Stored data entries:
....

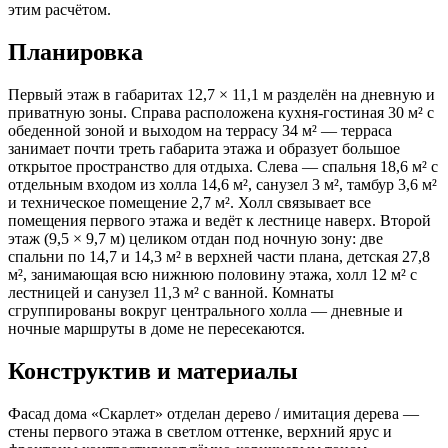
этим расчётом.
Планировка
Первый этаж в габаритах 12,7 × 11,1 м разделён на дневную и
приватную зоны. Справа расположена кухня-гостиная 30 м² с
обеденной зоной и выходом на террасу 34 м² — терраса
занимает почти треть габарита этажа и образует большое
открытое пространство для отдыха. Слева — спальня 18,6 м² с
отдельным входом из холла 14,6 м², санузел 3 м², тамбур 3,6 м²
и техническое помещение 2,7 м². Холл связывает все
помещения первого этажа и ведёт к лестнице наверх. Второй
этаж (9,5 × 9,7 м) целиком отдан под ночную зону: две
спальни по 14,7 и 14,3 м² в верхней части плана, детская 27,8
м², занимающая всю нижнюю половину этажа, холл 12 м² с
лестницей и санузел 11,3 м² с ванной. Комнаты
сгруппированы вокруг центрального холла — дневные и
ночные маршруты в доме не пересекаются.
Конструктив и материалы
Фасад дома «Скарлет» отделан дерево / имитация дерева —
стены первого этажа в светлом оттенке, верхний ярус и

....

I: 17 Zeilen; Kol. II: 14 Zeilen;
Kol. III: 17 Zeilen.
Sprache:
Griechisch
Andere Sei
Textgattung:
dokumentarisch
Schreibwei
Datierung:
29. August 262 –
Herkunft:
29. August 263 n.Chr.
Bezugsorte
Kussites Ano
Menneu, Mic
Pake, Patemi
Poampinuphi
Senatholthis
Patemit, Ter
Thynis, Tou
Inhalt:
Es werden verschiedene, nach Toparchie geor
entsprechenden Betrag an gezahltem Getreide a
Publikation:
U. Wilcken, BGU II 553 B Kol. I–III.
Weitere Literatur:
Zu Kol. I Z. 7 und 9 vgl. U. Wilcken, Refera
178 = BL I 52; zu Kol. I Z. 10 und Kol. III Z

....

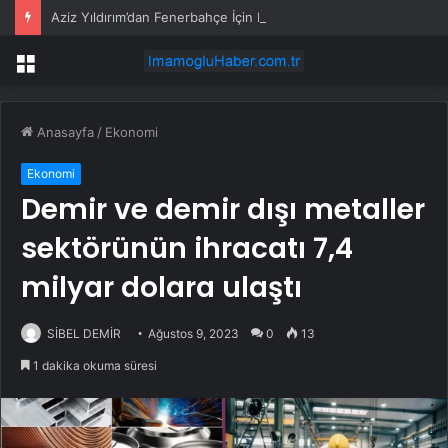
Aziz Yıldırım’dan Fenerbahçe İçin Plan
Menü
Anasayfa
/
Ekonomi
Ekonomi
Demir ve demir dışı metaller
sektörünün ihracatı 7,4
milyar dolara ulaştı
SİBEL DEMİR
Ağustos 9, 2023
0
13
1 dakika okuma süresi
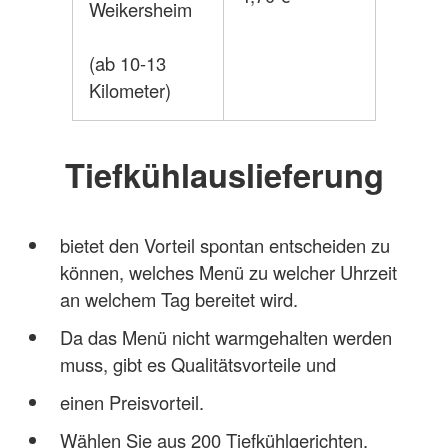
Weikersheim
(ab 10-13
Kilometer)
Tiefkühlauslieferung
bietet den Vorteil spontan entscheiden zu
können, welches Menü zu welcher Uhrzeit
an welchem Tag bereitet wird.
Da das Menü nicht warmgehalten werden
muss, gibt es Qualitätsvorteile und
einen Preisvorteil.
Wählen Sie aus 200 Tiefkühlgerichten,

....

*Assignment*
From the records above, output only the lines starting at the one containing "SİBEL DEMİR" and ending at the one containing "Wählen Sie aus", word for word. Pictures stay out.

*Answer to this exercise*
SİBEL DEMİR
Ağustos 9, 2023
0
13
1 dakika okuma süresi
Weikersheim
(ab 10-13
Kilometer)
Tiefkühlauslieferung
bietet den Vorteil spontan entscheiden zu
können, welches Menü zu welcher Uhrzeit
an welchem Tag bereitet wird.
Da das Menü nicht warmgehalten werden
muss, gibt es Qualitätsvorteile und
einen Preisvorteil.
Wählen Sie aus 200 Tiefkühlgerichten,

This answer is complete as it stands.